The verdict shocked public opinion as insufficient in comparison to facts perpetrated. In last part of sentence he was transferred to New Life Evangelist Religious Association, where he created bonds that allowed him to rebuild his life.
Today, José Rabadán has formed a family. He lives with his partner, Tania, daughter of an evangelical pastor, and his three-year-old daughter in Cantabria, away from noise of macabre story. "He is reinserted into society and no one knows who he is." The decision to give face can make a difference in your life. It has not been easy, says Juan Ramón Gonzalo, director of contents of producer Quartz. For director of documentary, Juan Moya, intention of Rabadán with this appearance on television has been to contribute its grain of sand to social debate of rehabilitation and reintegration. "He is now inside church and for m [this gesture] is important." "He really wants to help and be an example to ors," he explains.Are you a sadist?
Forensic psychologist Javier Urra believes that although re are many people who are rehabilitated, re are facts that are unforgettable. Still, "we must convey to society that it is not right to throw away key and condemn se people for life," he says.
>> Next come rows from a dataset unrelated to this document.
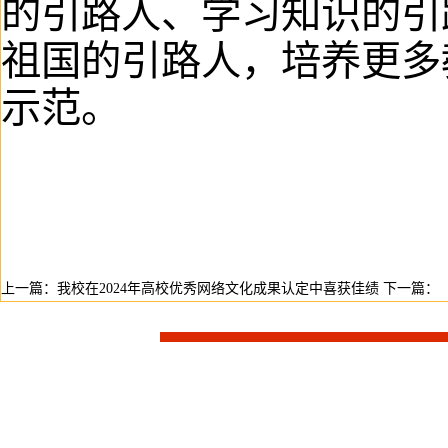
的引路人、学习知识的引
祖国的引路人，培养更多
示范。
上一篇：
我校在2024年高校优秀网络文化成果认定中喜获佳绩
下一篇：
This conviction led him to participate in documentary and interview Javier Rabadán to try to clarify what happened to head night of facts. "Are you a narcissist, a sadist?, are you cured of disease you suffered?" he asks. After face-to-face, expert thinks that Rabadán is explained very well, but does not feel it. He considers that killer has some psychopathic characteristics that are clear and that se are not changed. The psychologist positively values that condemned person has told his story in public as an example that reintegration is possible. However, he points out that Satanism he embraced in his youth is just as dangerous as evangelism. "There has to be something else, maybe show his guilt and forgive himself," Urra values.